There are very subtle and unique ways to figure out how the data access pattern is composed, but the SQL injection Attack and Defense book does better job of outlining them than I will attempt.


You are also unlikely to be able to reverse an algorithm used on the web, with perhaps the exception of various cryptographic ciphers or hashes.  But you ought to be familiar with various important algorithms, as lists and data retrieval and binding are things which come in handy in more advanced attacks.  You ought to know the differences between Linked Lists and Sets, for instance.  Most web applications just use generic or typed lists, however I’ve run into situations where understanding how the data was being cached (as a Set) made it possible to short cut the caching mechanism (which was important so I could generate the pages uniquely each time).

There are super formal algorithm books, but also good introduction ones.

AJAX Patterns

AJAX patterns are also very useful to be able to identify in the testing of a site.  OFTEN these represent great chances to bypass WAF or application level input filtering mechanisms.  There are basically only three approaches to this.  The first puts the processing of the display entirely in the hands of the client (and just sends raw JSON back to the AJAX call).  The second is that the entire component is returned, processed by the server.  This approach was favored for a while in ASP.NET Ajax’s mechanisms.  The final is a hybrid where parts are processed server side, parts are processed local client.

How much you will be able to manipulate these features later will depend largely on how they are composed.


Patterns are ubiquitous and unavoidable.  They range from the super formal to something more commonly known as spaghetti.  This mess, (their mess) is one of the first things you are going to be unpacking as you work through a site.  Applications might be a mix of one or more of these patterns, as each component they might implement could leverage a different pattern for it’s development.

Understanding architectural composition is my ground zero of a test– a scoping step if you will.  It is a lot of information to grok, but once you can it only takes a few minutes to figure out.  The best way to get experience with this is to build sites with these various approaches.

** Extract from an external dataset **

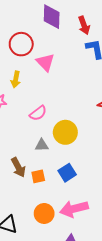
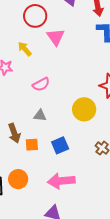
yellow arrow: (16, 79) -> (25, 49), turned 119
yellow circle: (65, 132) -> (84, 109), moved
orange circle: (44, 213) -> (18, 179), moved

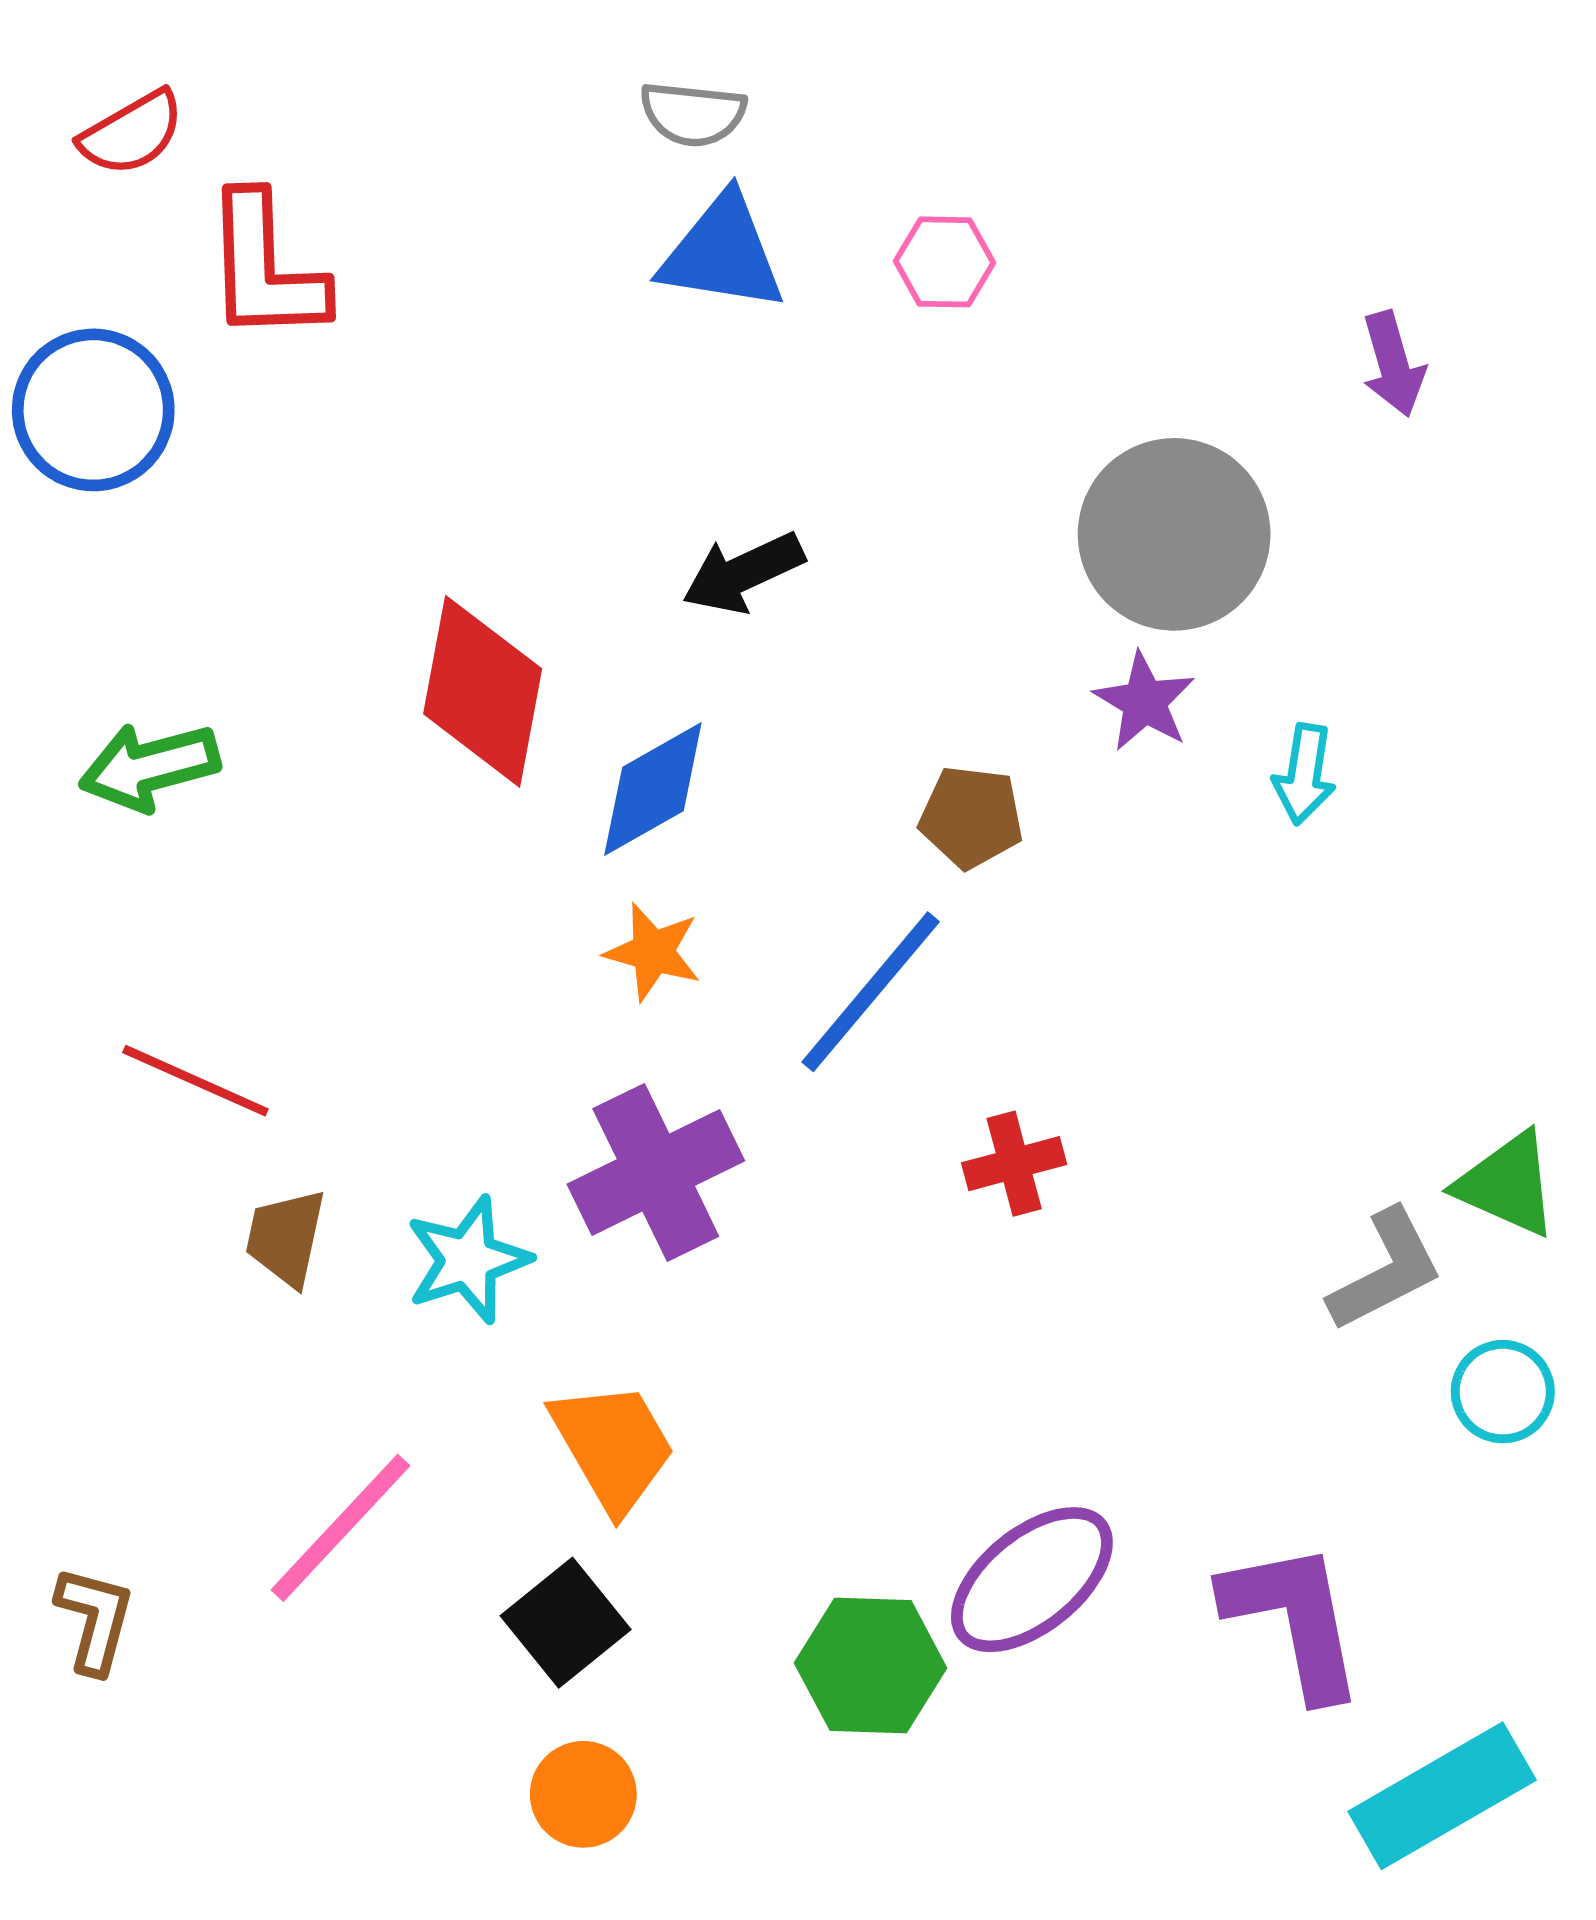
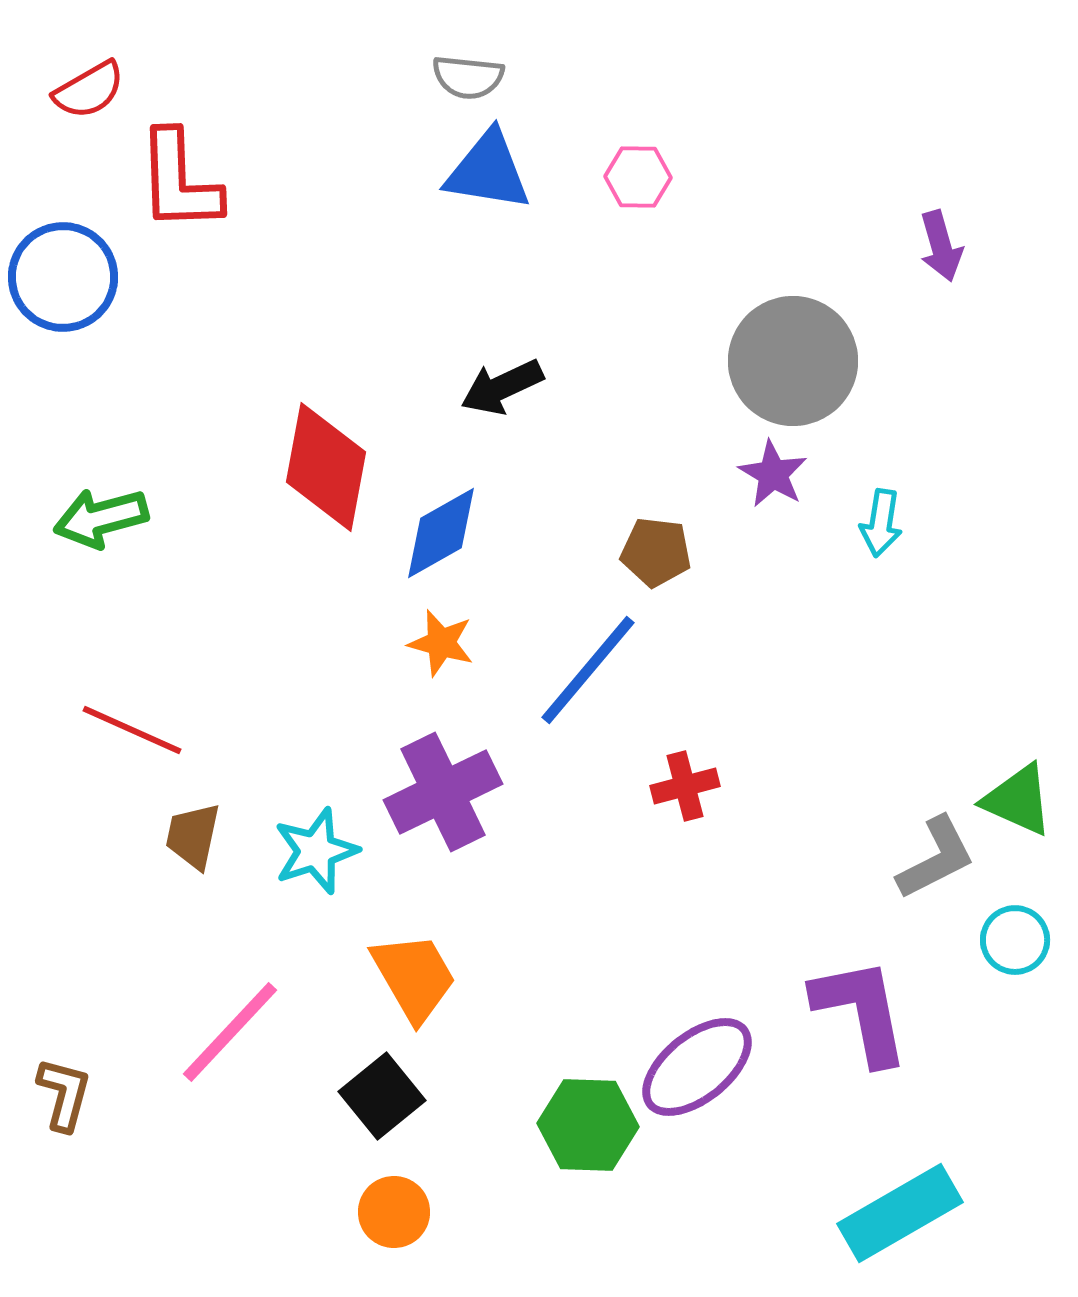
purple L-shape: (1294, 1620) -> (861, 1011), moved
cyan rectangle: (1442, 1796) -> (900, 1213), moved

But I reiterate, this skill dictates where the entire rest of the test goes.  I believe that composition is destiny– at the very least it’s a predisposition.  Each pattern has strengths and weaknesses, which you can only take advantage of if you have the chops to first recognize them.  MVC for instance suffers from model binding (aka mass assignment) attacks, whereas front controllers might have command injection / authorization issues.  I stack the deck as much as I can here and try to know more about architecture than the developers themselves.